# powdered milk



## MaryV (Jan 31, 2009)

I have stored my powdered milk in mason jars and kept in the dark. do you think it will keep for a few years? also i have instant potato flakes in mason jars. i am hoping they will both store like that for a while. Problem with this is that i have a few stacks of mason jar boxes now and they seem heavy and maybe there is a better way to store these items. I have been busy the past few days putting these jars up. I also am doing the butter in jars. I am getting quite a stash in just a short time, its kinda fun...


----------



## The_Blob (Dec 24, 2008)

according to http://survivalacres.com/information/shelflife.html "15 year old potato flakes were tested with positive and impressive results."

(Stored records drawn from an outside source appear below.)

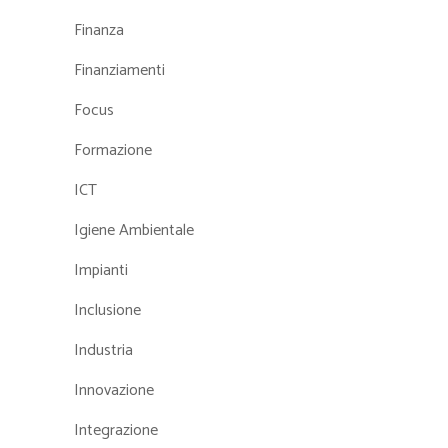
Finanza
Finanziamenti
Focus
Formazione
ICT
Igiene Ambientale
Impianti
Inclusione
Industria
Innovazione
Integrazione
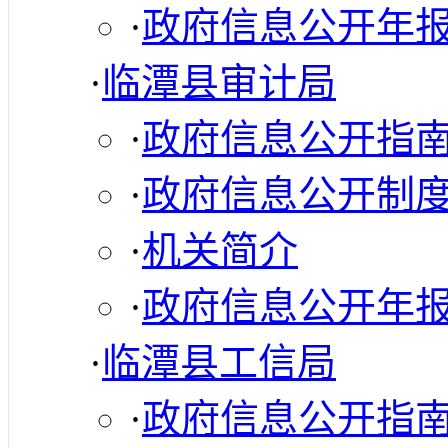
·
政府信息公开年
·
临潭县审计局
·
政府信息公开指
·
政府信息公开制
·
机关简介
·
政府信息公开年
·
临潭县工信局
·
政府信息公开指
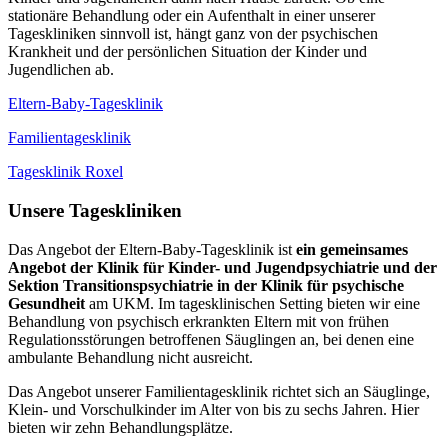
stationäre Behandlung oder ein Aufenthalt in einer unserer
Tageskliniken sinnvoll ist, hängt ganz von der psychischen
Krankheit und der persönlichen Situation der Kinder und
Jugendlichen ab.
Eltern-Baby-Tagesklinik
Familientagesklinik
Tagesklinik Roxel
Unsere Tageskliniken
Das Angebot der Eltern-Baby-Tagesklinik ist
ein gemeinsames
Angebot der Klinik für Kinder- und Jugendpsychiatrie und der
Sektion Transitionspsychiatrie in der Klinik für psychische
Gesundheit
am UKM. Im tagesklinischen Setting bieten wir eine
Behandlung von psychisch erkrankten Eltern mit von frühen
Regulationsstörungen betroffenen Säuglingen an, bei denen eine
ambulante Behandlung nicht ausreicht.
Das Angebot unserer Familientagesklinik richtet sich an Säuglinge,
Klein- und Vorschulkinder im Alter von bis zu sechs Jahren. Hier
bieten wir zehn Behandlungsplätze.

the chart 1/3 of the way down the page is quite impressive

Do you have a vacuum sealer usable on jars?

Dry milk products are probably the most sensitive to environmental conditions storage foods there are, particularly to temperature and moisture content. Their vitamins A and D are also photosensitive and will break down rapidly if exposed to light.

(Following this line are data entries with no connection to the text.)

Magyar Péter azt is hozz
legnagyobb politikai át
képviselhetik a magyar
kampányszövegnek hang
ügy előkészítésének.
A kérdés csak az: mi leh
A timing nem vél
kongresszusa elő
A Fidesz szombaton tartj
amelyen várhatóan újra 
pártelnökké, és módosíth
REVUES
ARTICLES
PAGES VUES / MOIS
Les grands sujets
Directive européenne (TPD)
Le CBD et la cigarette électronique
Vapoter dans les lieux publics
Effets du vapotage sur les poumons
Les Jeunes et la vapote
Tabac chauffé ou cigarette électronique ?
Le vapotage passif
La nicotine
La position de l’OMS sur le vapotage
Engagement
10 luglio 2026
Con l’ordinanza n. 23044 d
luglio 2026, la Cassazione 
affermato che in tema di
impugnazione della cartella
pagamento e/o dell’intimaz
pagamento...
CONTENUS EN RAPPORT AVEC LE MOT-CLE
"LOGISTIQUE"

The area where your dry milk is stored should be kept as cool as possible. If it is possible to do so, air-conditioning or even refrigeration can greatly extend the nutrient shelf life.

If the storage container is transparent or translucent then it should be put into a second container opaque to light or stored in a dark room.

Dry milk will absorb moisture and odors from the air so storage containers should be impervious to both air and moisture. The drier it can be kept, the better it will keep. The use of desiccants is an excellent idea. Oxygen also speeds decomposition. Powdered milk canned with nitrogen or carbon dioxide to replace air (which contains oxygen) will keep longer than powdered milk exposed to air. Vacuum canning or oxygen absorbers will also decrease the available oxygen.

If the dry milk purchased was not packaged for long term storage then it should be repackaged right away.


----------



## TechAdmin (Oct 1, 2008)

Can you make dry milk at home?


----------



## MaryV (Jan 31, 2009)

I found a site where I can buy oxygen absorbers. I can put those in the top of each jar of milk and potato flakes, that should keep them good. mason jars are kept in the boxes they came in keeping them dark, and i do have a/c so I will keep the apt cool in the warm weather. I realise I can store a lot of food in this apartment. I would be fine for a long time now as long as there is water and electric. But I cant yet worry about that, first I am storing food.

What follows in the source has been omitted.